TASK OBJECTIVE:
Filter the entries beneath this task, copying only the lines that hold the word "Política".

EXTRACTED INFORMATION:
--- START ---

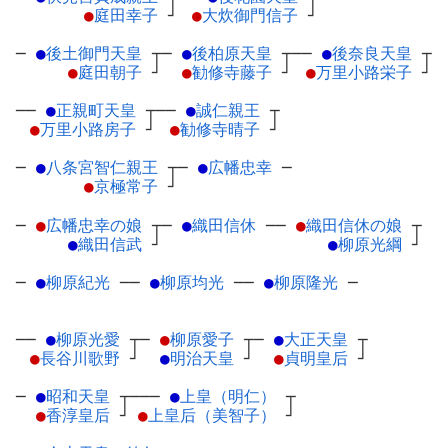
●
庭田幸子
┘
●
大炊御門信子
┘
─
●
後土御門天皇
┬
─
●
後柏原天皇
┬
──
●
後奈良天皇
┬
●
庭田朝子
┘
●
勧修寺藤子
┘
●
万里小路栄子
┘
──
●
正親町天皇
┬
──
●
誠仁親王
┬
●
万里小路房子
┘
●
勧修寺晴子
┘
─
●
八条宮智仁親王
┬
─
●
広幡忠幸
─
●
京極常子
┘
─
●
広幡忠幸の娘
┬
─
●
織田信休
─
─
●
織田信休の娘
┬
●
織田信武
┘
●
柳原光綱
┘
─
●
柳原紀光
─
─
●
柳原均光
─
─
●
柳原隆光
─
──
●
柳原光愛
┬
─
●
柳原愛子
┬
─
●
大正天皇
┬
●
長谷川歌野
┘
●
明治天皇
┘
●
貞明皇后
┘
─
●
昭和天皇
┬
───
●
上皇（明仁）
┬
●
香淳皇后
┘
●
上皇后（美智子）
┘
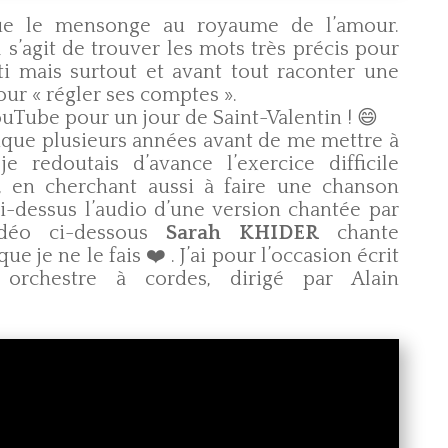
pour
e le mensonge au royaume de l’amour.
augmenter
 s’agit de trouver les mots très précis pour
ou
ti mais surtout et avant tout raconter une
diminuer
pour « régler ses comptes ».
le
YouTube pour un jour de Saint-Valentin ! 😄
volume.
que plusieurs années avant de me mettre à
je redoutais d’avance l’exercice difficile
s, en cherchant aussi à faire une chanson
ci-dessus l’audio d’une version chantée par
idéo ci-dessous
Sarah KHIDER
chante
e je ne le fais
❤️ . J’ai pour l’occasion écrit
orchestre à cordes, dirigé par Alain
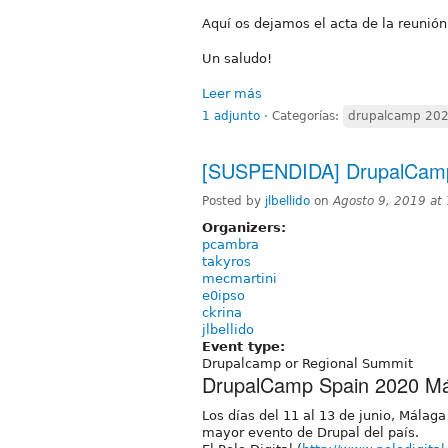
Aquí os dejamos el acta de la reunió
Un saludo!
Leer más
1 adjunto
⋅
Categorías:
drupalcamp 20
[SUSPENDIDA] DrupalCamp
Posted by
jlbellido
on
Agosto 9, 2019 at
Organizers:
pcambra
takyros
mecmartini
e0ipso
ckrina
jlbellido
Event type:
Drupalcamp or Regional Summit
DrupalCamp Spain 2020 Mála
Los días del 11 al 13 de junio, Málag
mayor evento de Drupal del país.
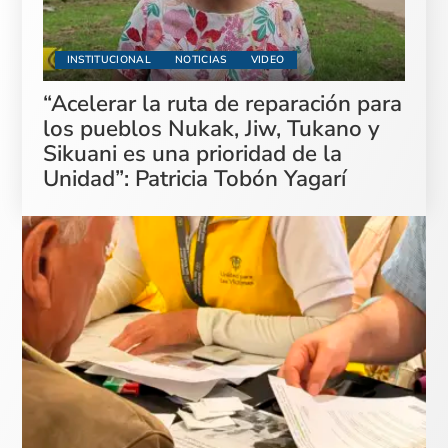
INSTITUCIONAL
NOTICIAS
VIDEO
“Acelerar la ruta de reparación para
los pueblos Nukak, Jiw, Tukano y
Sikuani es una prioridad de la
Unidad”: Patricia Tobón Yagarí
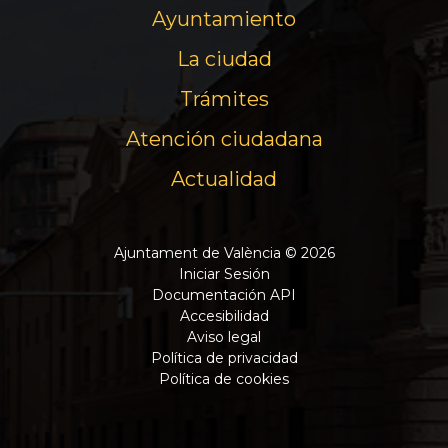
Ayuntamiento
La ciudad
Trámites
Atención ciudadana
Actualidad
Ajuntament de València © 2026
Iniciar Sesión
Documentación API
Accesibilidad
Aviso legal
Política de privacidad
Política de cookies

--- END ---

ANSWER TO THIS PROBLEM:
Política de privacidad
Política de cookies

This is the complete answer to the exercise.